Reputation: 3
I have some pretty large tables (~30M rows) that have the following similar structure:
- item_id - uint
- item_text - varchar(255)
- user_id - uint
There are no keys, and you can find records with same item_id and item_text but different user_id:
item_id, item_text, user_id
3, text1, 5
3, text1, 7
4, text2, 5
I'm trying to move from MySQL to Sphinx for doing text searches, so how can I translate something like:
SELECT * FROM table WHERE user_id=123 AND item_text LIKE '%search_string%'. ?!
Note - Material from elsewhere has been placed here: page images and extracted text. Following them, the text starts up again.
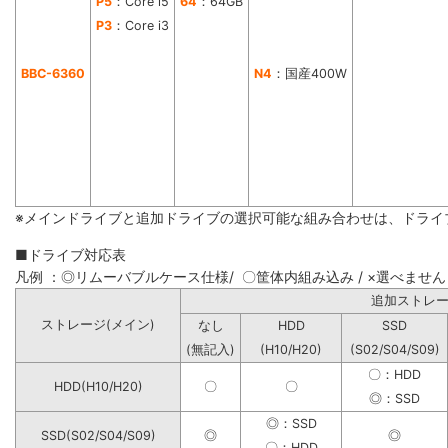
P5
：Core i5
64
：64GB
P3
：Core i3
BBC-6360
N4
：国産400W
※メインドライブと追加ドライブの選択可能な組み合わせは、ドライ
■ドライブ対応表
凡例 ：◎リムーバブルケース仕様/ 〇筐体内組み込み / ×選べません
追加ストレ
ストレージ(メイン)
なし
HDD
SSD
(無記入)
(H10/H20)
(S02/S04/S09)
〇：HDD
HDD(H10/H20)
〇
〇
◎：SSD
◎：SSD
SSD(S02/S04/S09)
◎
◎
〇：HDD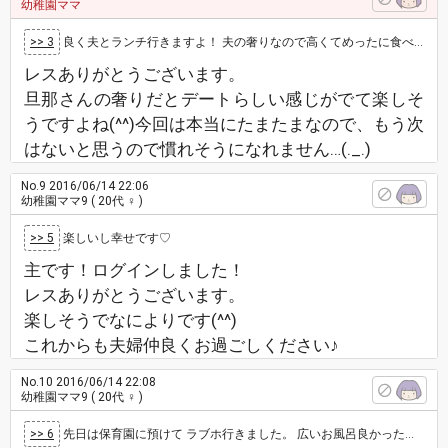
幼稚園ママ
>> 3
良く夫とランチ行きますよ！ 夫の奢りなので高くてめったに食べれないのを食べます(*^^*) 楽しいです(^^) 主さん、初…
レスありがとうございます。
旦那さんの奢りだとデートらしい感じがでて楽しそ
うですよね(^^)今回は本当にたまたまなので、もう次
はないと思うので慣れそうになれません…(._.)
No.9
2016/06/14 22:06
幼稚園ママ9
( 20代 ♀ )
>> 5
楽しいし幸せです♡
主です！ログインしました！
レスありがとうございます。
楽しそうでなによりです(^^)
これからも夫婦仲良くお過ごしください♪
No.10
2016/06/14 22:08
幼稚園ママ9
( 20代 ♀ )
>> 6
先日は保育園に預けて ラブホ行きました。 広いお風呂良かった！ しかしお金が勿体ない。すぐに出ました。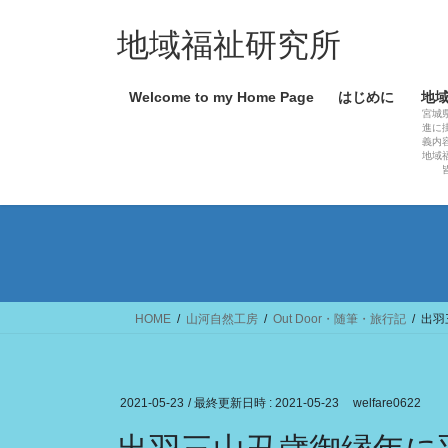
コ
ナ
ン
ビ
地域福祉研究所
テ
ゲ
ン
ー
Welcome to my Home Page
はじめに
地
ツ
シ
宮城
へ
ョ
進に
義内
ス
ン
地域
キ
に
ッ
移
プ
動
HOME
山河自然工房
Out Door・随筆・旅行記
出羽
2021-05-23
/ 最終更新日時 :
2021-05-23
welfare0622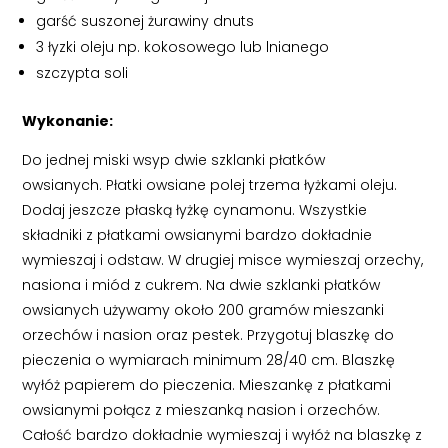
garść suszonej żurawiny dnuts
3 łyzki oleju np. kokosowego lub lnianego
szczypta soli
Wykonanie:
Do jednej miski wsyp dwie szklanki płatków
owsianych. Płatki owsiane polej trzema łyżkami oleju.
Dodaj jeszcze płaską łyżkę cynamonu. Wszystkie
składniki z płatkami owsianymi bardzo dokładnie
wymieszaj i odstaw. W drugiej misce wymieszaj orzechy,
nasiona i miód z cukrem. Na dwie szklanki płatków
owsianych używamy około 200 gramów mieszanki
orzechów i nasion oraz pestek. Przygotuj blaszkę do
pieczenia o wymiarach minimum 28/40 cm. Blaszkę
wyłóż papierem do pieczenia. Mieszankę z płatkami
owsianymi połącz z mieszanką nasion i orzechów.
Całość bardzo dokładnie wymieszaj i wyłóż na blaszkę z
With the current sphinx config setup the indexer is running out of disk space:
source items
{
...
sql_query_pre = SELECT @id := 0
sql_query = SELECT @id := @id + 1, item_id, item_text, user_id FROM items
sql_attr_uint = user_id
sql_attr_uint = item_id
}
index items_index
{
source = items
path = ...
enable_star = 1
min_prefix_len = 0
min_infix_len = 3
min_word_len = 3
}
Is there a way to use sql_attr_multi to store the user_id values found for each item_id ?
Thanks !
Upvotes: 0
Views: 3188
Reputation: 21091
You could do,
source items {
...
sql_query = SELECT item_id, item_text, GROUP_CONCAT(user_id) AS user_id \
FROM items GROUP BY item_id ORDER BY NULL
sql_attr_multi = uint user_id from field;
}
Also asking yourself, if you really min_infix_len? That vastly inflates the disk size (far more than duplicate rows will). Or maybe try dict=keywords
Upvotes: 3